SHELBURNE COUNTY, N.S. – It’s pretty safe to say the late Gerald Melvin “Manny” Herbert was well known throughout Shelburne County and beyond.
If you didn’t know him for his fiddle playing, perhaps you met him through his craftsmanship for creating oxen wear. Or perhaps he gifted you with one of his miniature carvings.
When out shopping with his wife June, he would be the guy in the parking lot surrounded by people talking and laughing.
It’s been two years since Manny passed away at the age of 82.
“He was jolly and happy 24 hours a day,” says June. “He never said a cross word. Everybody knew him.

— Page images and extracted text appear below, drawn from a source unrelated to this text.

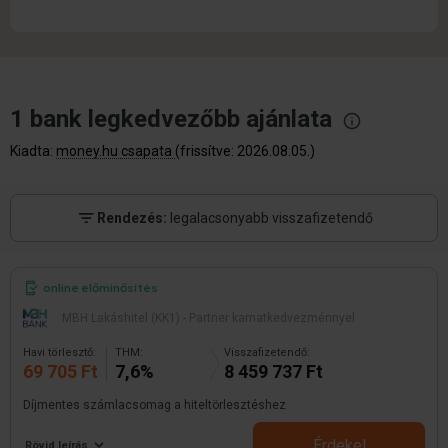
1 bank legkedvezőbb
ajánlata
Kiadta:
money.hu csapata
(frissítve: 2026.08.05.)
Rendezés:
legalacsonyabb visszafizetendő
online előminősítés
MBH Lakáshitel (KK1) - Partner kamatkedvezménnyel
Havi törlesztő:
THM:
Visszafizetendő:
69 705 Ft
7,6%
8 459 737 Ft
Díjmentes számlacsomag a hiteltörlesztéshez
Érdekel
Rövid leírás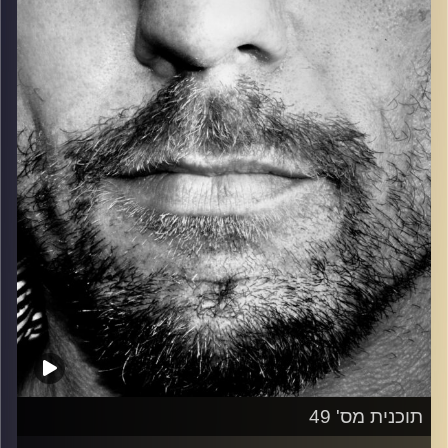
כל מה שחי, אמיתי ונושם.
עם שמוליק רגב.
קרדיט תמונות:
David Goehring
תוכנית מס' 49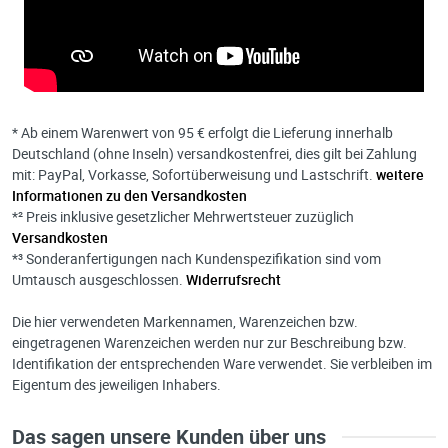
* Ab einem Warenwert von 95 € erfolgt die Lieferung innerhalb
Deutschland (ohne Inseln) versandkostenfrei, dies gilt bei Zahlung
mit: PayPal, Vorkasse, Sofortüberweisung und Lastschrift.
weitere
Informationen zu den Versandkosten
*² Preis inklusive gesetzlicher Mehrwertsteuer zuzüglich
Versandkosten
*³ Sonderanfertigungen nach Kundenspezifikation sind vom
Umtausch ausgeschlossen.
Widerrufsrecht
Die hier verwendeten Markennamen, Warenzeichen bzw.
eingetragenen Warenzeichen werden nur zur Beschreibung bzw.
Identifikation der entsprechenden Ware verwendet. Sie verbleiben im
Eigentum des jeweiligen Inhabers.
Das sagen unsere Kunden über uns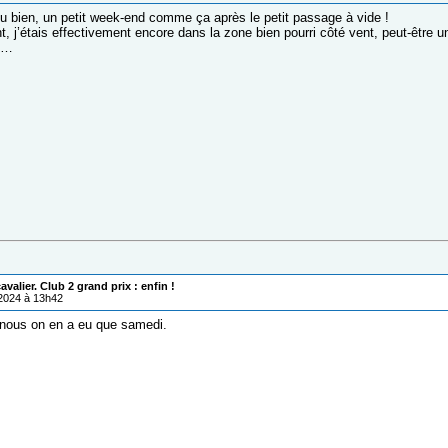
 du bien, un petit week-end comme ça après le petit passage à vide !
 j’étais effectivement encore dans la zone bien pourri côté vent, peut-être 
e…
valier. Club 2 grand prix : enfin !
/2024 à 13h42
nous on en a eu que samedi.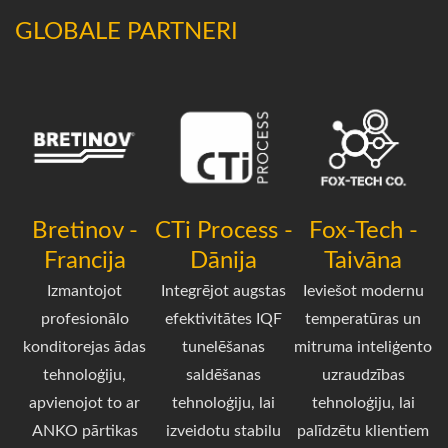
GLOBALE PARTNERI
Bretinov -
CTi Process -
Fox-Tech -
Francija
Dānija
Taivāna
Izmantojot
Integrējot augstas
Ieviešot modernu
profesionālo
efektivitātes IQF
temperatūras un
konditorejas ādas
tunelēšanas
mitruma inteliģento
tehnoloģiju,
saldēšanas
uzraudzības
apvienojot to ar
tehnoloģiju, lai
tehnoloģiju, lai
ANKO pārtikas
izveidotu stabilu
palīdzētu klientiem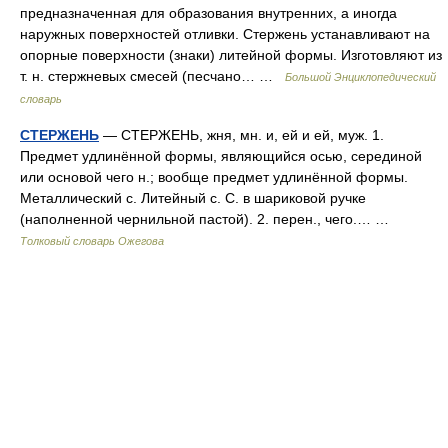
предназначенная для образования внутренних, а иногда
наружных поверхностей отливки. Стержень устанавливают на
опорные поверхности (знаки) литейной формы. Изготовляют из
т. н. стержневых смесей (песчано… …
Большой Энциклопедический
словарь
СТЕРЖЕНЬ
— СТЕРЖЕНЬ, жня, мн. и, ей и ей, муж. 1.
Предмет удлинённой формы, являющийся осью, серединой
или основой чего н.; вообще предмет удлинённой формы.
Металлический с. Литейный с. С. в шариковой ручке
(наполненной чернильной пастой). 2. перен., чего.… …
Толковый словарь Ожегова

Even when I go shopping now people still say they miss him.”
Born in 1933, Manny taught himself to play fiddle when he was a child.
“He made a fiddle out of a cigar box,” June says. “He’d put a string on now and again – I don’t know what the string was made of – until he got to four strings. He used to drive his mother crazy and she would tell him to stop, but he never did.”
During his lifetime Manny played at numerous venues from local dances and family get togethers, to performances at the Black Loyalist Heritage Centre for the Lieutenant Governor and Governor General.
“He was very proud of that organization and what they have done and what they are doing,” says his niece Louise Delisle. “So when they asked him to play he played no matter what.”
Oftentimes Manny and Kirk Mahaney would play together.
“He was a very quiet person and a good fiddle player,” says Mahaney. “We used to have a lot of fun together. I used to go along with him and play guitar or banjo. He was just an all-around good person. He was just a good friend. We had a lot of fun playing music.”
Manny was also a carver and “the last of the family that were yoke makers,” says Delisle.
“He also made the pads for cattle and decorated them with the studs and he made the straps for the bells that cattle wear and decorated them as well,” she says. “This in itself is a dying art. He not only was the last of that generation of Herberts who are Black Loyalists, but along with him we lose the teacher of those skills, as well as many other important facts about the family line.”
Manny had 18 fiddles in his collection including a very old fiddle that was passed onto him from generations before. Inside is a note that says repaired by Nicholas Haley in 1944.
The fiddle is going to be donated to the Black Loyalist Heritage Centre during a celebration of Manny’s life at the Birchtown centre on Sept. 1 starting at 2 p.m.
The event is open to all and is a potluck. Speakers, music, a special display of Manny’s carvings of miniature oxen wear and a video presentation will be part of the event.